◆ Problem requirements:
Would you please set down the data again exactly as given, excluding the pictures?

◆ Data:

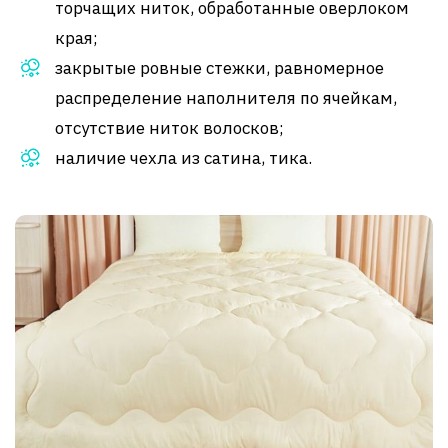
торчащих ниток, обработанные оверлоком
края;
закрытые ровные стежки, равномерное
распределение наполнителя по ячейкам,
отсутствие ниток волосков;
наличие чехла из сатина, тика.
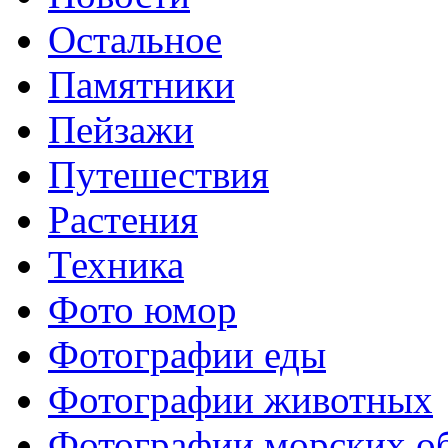
Остальное
Памятники
Пейзажи
Путешествия
Растения
Техника
Фото юмор
Фотографии еды
Фотографии животных
Фотографии морских о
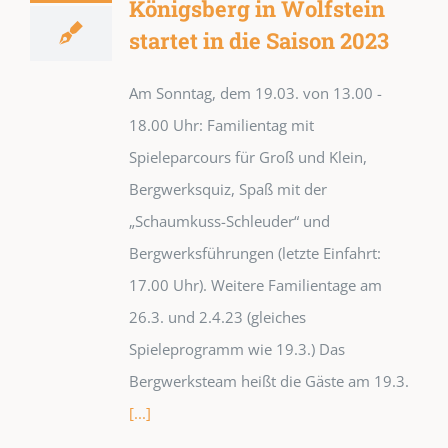
Königsberg in Wolfstein
startet in die Saison 2023
Am Sonntag, dem 19.03. von 13.00 -
18.00 Uhr: Familientag mit
Spieleparcours für Groß und Klein,
Bergwerksquiz, Spaß mit der
„Schaumkuss-Schleuder“ und
Bergwerksführungen (letzte Einfahrt:
17.00 Uhr). Weitere Familientage am
26.3. und 2.4.23 (gleiches
Spieleprogramm wie 19.3.) Das
Bergwerksteam heißt die Gäste am 19.3.
[...]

◆ Written response:
торчащих ниток, обработанные оверлоком
края;
закрытые ровные стежки, равномерное
распределение наполнителя по ячейкам,
отсутствие ниток волосков;
наличие чехла из сатина, тика.
Остальное
Памятники
Пейзажи
Путешествия
Растения
Техника
Фото юмор
Фотографии еды
Фотографии животных
Фотографии морских о
Königsberg in Wolfstein
startet in die Saison 2023
Am Sonntag, dem 19.03. von 13.00 -
18.00 Uhr: Familientag mit
Spieleparcours für Groß und Klein,
Bergwerksquiz, Spaß mit der
„Schaumkuss-Schleuder“ und
Bergwerksführungen (letzte Einfahrt:
17.00 Uhr). Weitere Familientage am
26.3. und 2.4.23 (gleiches
Spieleprogramm wie 19.3.) Das
Bergwerksteam heißt die Gäste am 19.3.
[...]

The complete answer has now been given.